PDTSC 1.0 brings you a multi-purpose corpus of spoken language. 768,888 tokens, 73,374 sentences* and 7,324 minutes of spontaneous dialog speech have been recorded, transcribed and edited in several interlinked layers: audio recordings, automatic and manual transcription and manually reconstructed text.**
The corpus consists of two types of dialogs. First we used the Czech portion of the Malach project corpus. The Czech Malach corpus consists of lightly moderated dialogs (testimonies) with Holocaust survivors, originally recorded for the Shoa memory project by the Shoa Visual History Foundation. The dialogs usually start with shorter turns but continue as longer monologues by the survivors, often showing emotion, disfluencies caused by recollecting interviewee’s distant memories, etc.
The second portion of the corpus consists of dialogs that were recorded within the Companions project.
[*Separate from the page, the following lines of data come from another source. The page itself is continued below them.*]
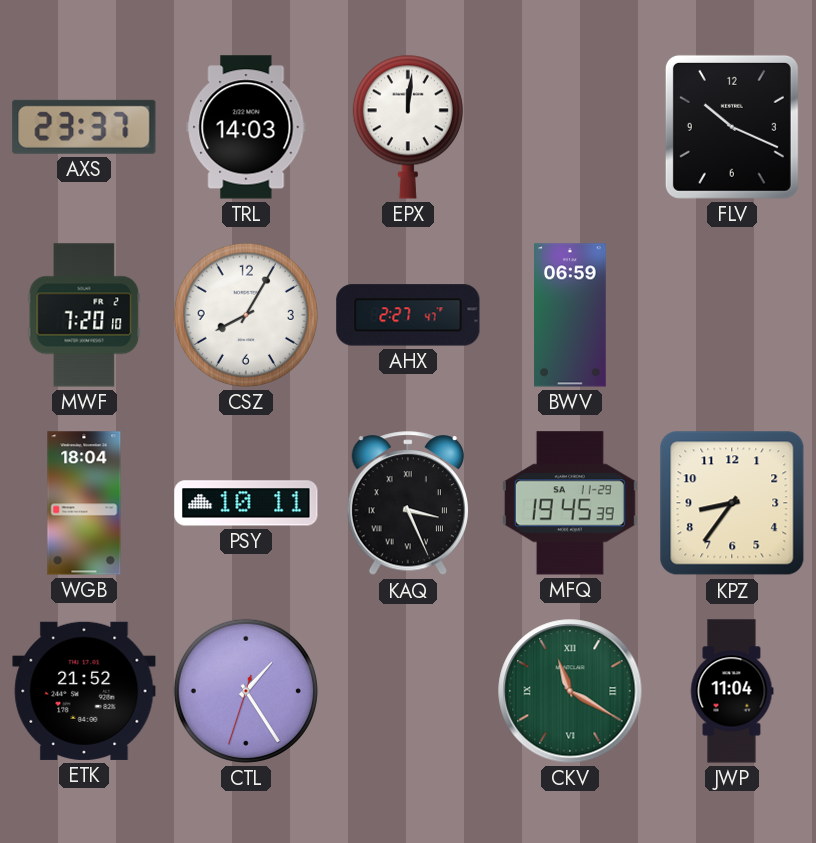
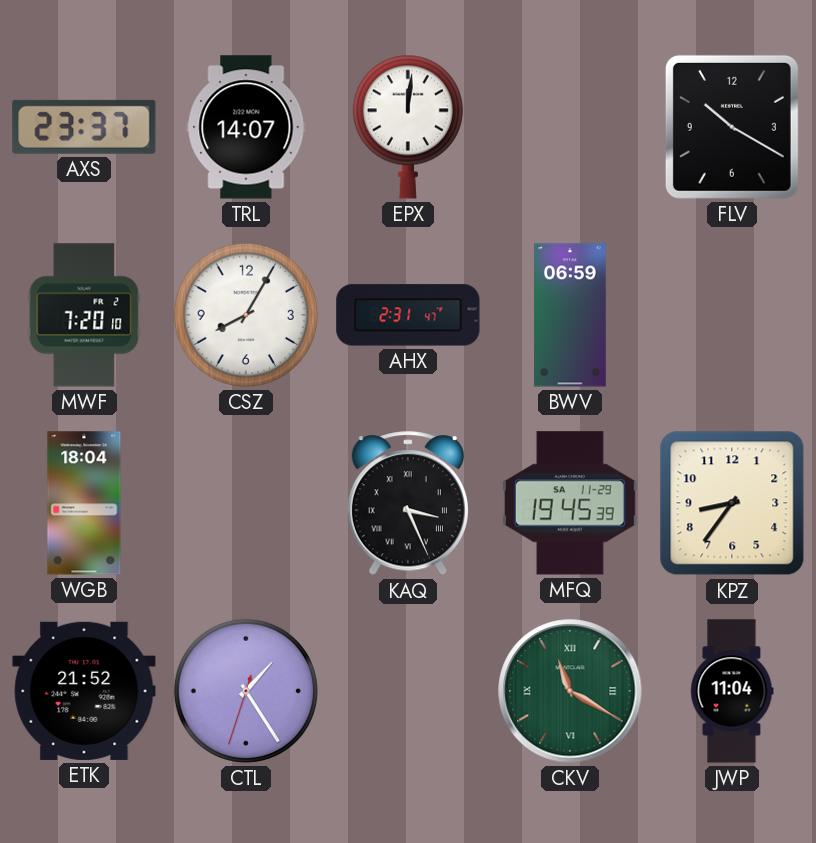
TRL: 14:03 -> 14:07
FLV: 10:19 -> 10:20
AHX: 2:27 -> 2:31
PSY: 10:11 -> none
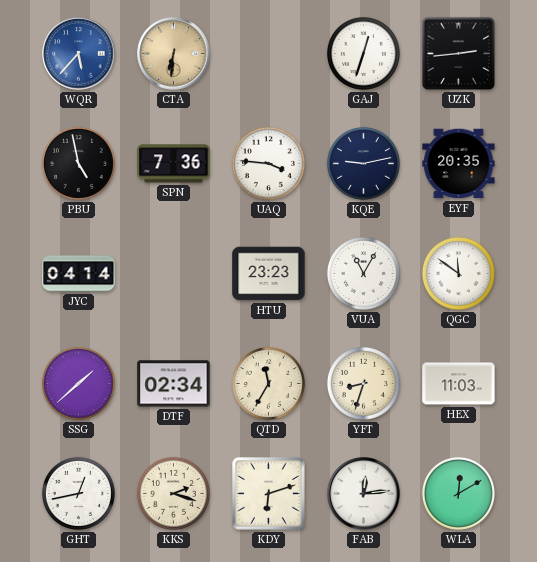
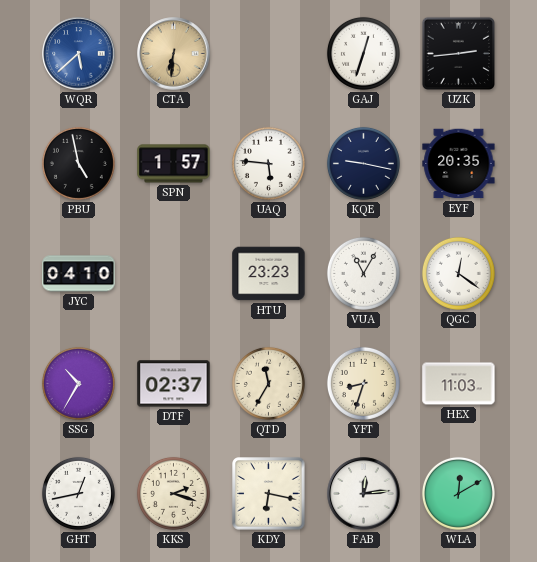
WQR: 5:37 -> 5:38
SPN: 7:36 -> 1:57
UAQ: 3:46 -> 5:46
KQE: 9:13 -> 9:17
JYC: 04:14 -> 04:10
QGC: 11:51 -> 12:21
SSG: 1:38 -> 10:35
DTF: 02:34 -> 02:37
KDY: 6:12 -> 6:17
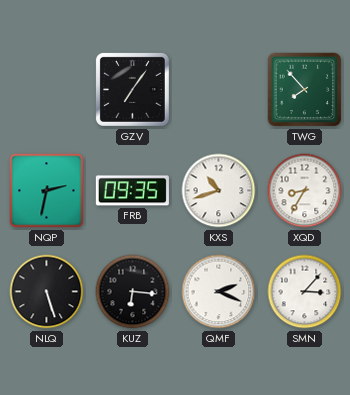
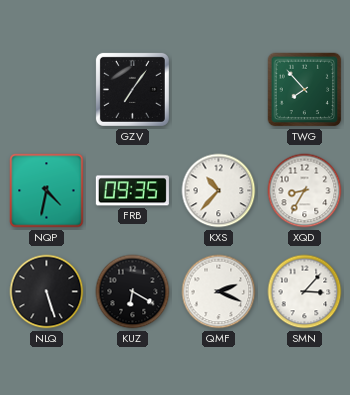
NQP: 2:32 -> 4:32
KXS: 10:42 -> 10:37
KUZ: 6:16 -> 6:20
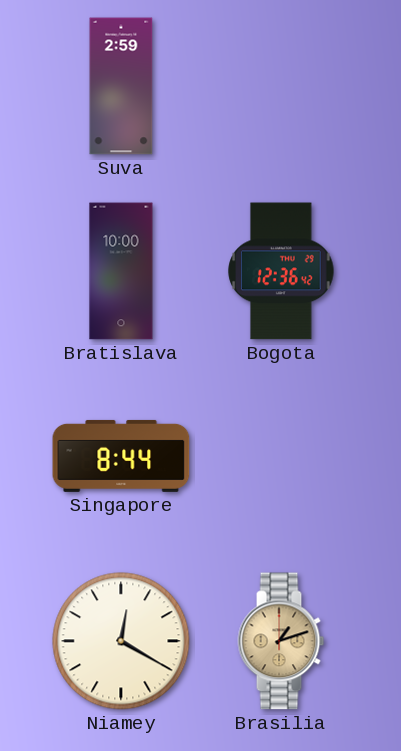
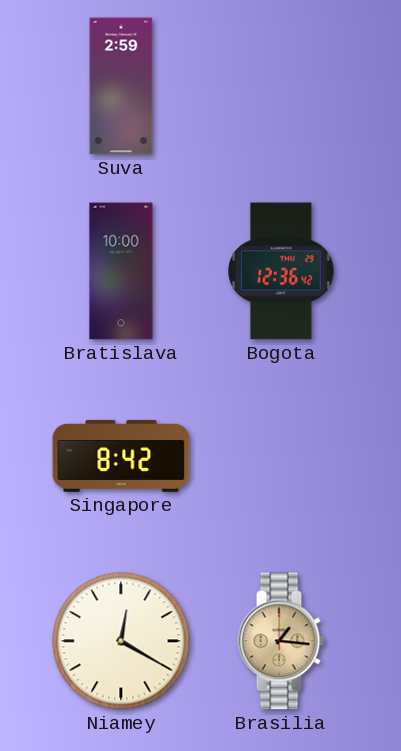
Singapore: 8:44 -> 8:42
Brasilia: 1:12 -> 1:16
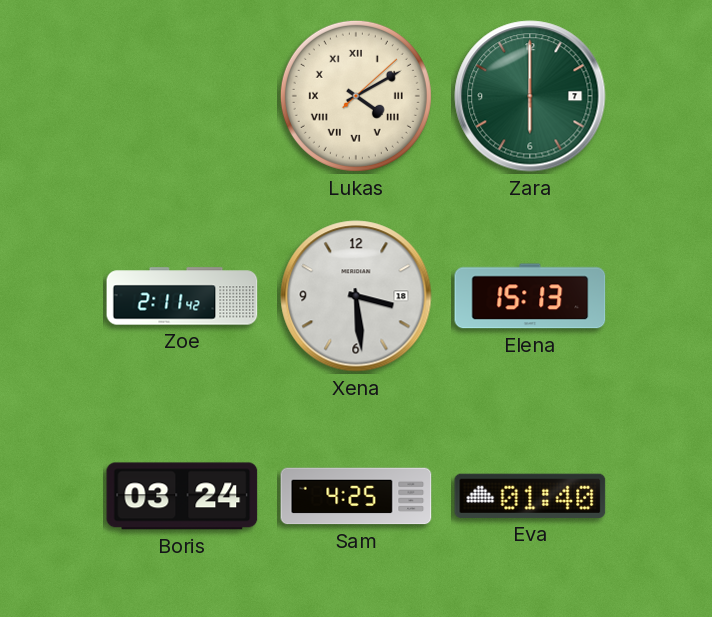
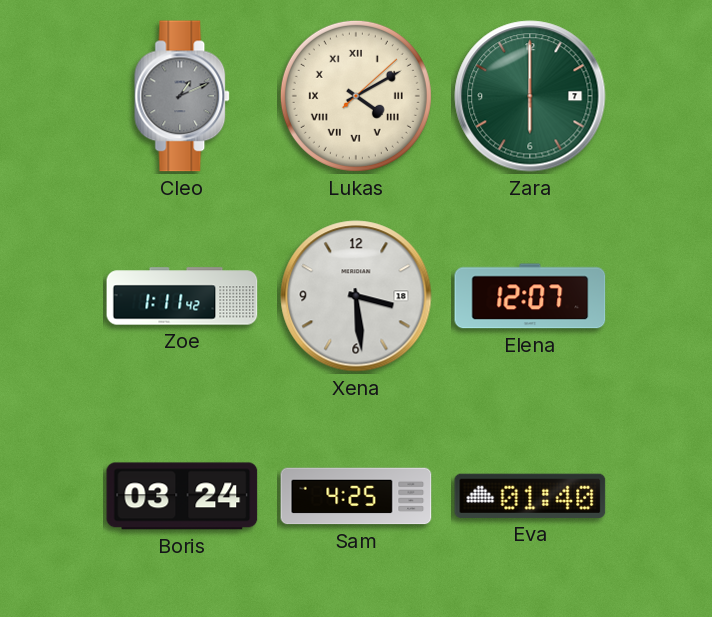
Cleo: none -> 1:11
Zoe: 2:11 -> 1:11
Elena: 15:13 -> 12:07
The domain is reminiscing about personal photograph collections. The goal of this project was to create virtual companions that would be able to have a natural conversation with humans. The corpus was completely recorded in the Wizard-of-Oz setup; the interviewing speaker is an avatar on the computer screen, which is controlled by a human in a different room. The interviewee is a user of a system that is designed to discuss his photographs with him. The user does not know that the avatar is controlled by a human and believes it is real artifical intelligence he interacts with.
* - Each dialog has multiple annotations in which the sentence counts differ. The sum of sentences for the entire corpus was estimated as a sum of average counts.
** - PDTSC 1.0 is a delayed release of data annotated in 2012. It is an update of Prague Dependency Treebank of Spoken Language (PDTSL) 0.5 (published in 2009). In 2017, Prague Dependency Treebank of Spoken Czech (PDTSC) 2.0 was published as an update of PDTSC 1.0.
Layers of annotation
Figure 1: Linking the layers
PDTSC 1.0 has three hierarchical layers and one external base layer (audio). Figure 1 shows the relations between the layers as annotated and represented in the data.
The highest layer of the corpus contains the reconstructed text that is further subjected to the morphological annotation (tagging, lemmatization) and then the text can be annotated at syntactic layers (surface and deep syntactic annotation). Please note that none of these annotations is part of this release.
Automatic Speech Recognition
The bottom layer of the corpus (z-layer) contains automatic speech recognition output aligned to audio. It is a simplified token layer which is interlinked with the manual transcription using the synchronization points.
The second layer (w-layer) is a literal manual transcript, i.e. everything the speaker has said including all slips of the tongue, coughing, laugh etc. The transcription was produced in Transcriber. The XML-output from Transcriber has been converted into PML (Prague Markup Language), which is an XML subset customized for multi-layered linguistic annotations. By means of XML references, the transcription is interlinked with the tokens at the bottom layer and synchronized with the audio track.
The topmost layer (m-layer), called speech reconstruction, is an edited version of the literal transcript. Disfluencies are removed and sentences are smoothed to meet written-text standards. The editation guidelines are specified in the annotation manual. The text on the speech-reconstruction layer is divided into segments and tokens. The segments correspond to sentences. They are mapped onto the raw-transcript segments. The tokens are also interlinked with its correspondent in the raw transcript. There are many ways to produce correct written text from a literal transcript. To capture this fact, we provide multiple parallel annotations for each transcript (two or three different versions made by different annotators).
The external base layer is the audio file in the Vorbis format (Ogg).
Viewing and browsing
Each of the annotation versions is captured as a quartet of interlinked files. These quartets can be viewed in the annotation editor MEd. We also transformed all PDTSC 1.0 data into HTML files. You can navigate through them easily in our data browser. This is the best choice if you want to have just a quick look at the data.
What is this data good for?
Language processing tools, such as taggers and parsers, have been designed for written text. They perform worse on spontaneous speech. One of the possible ways to tackle speech parsing is to apply machine learning to teach the computer to transform an ASR output into a written-standard conformant text. This data was produced as a basis for such machine-learning experiments.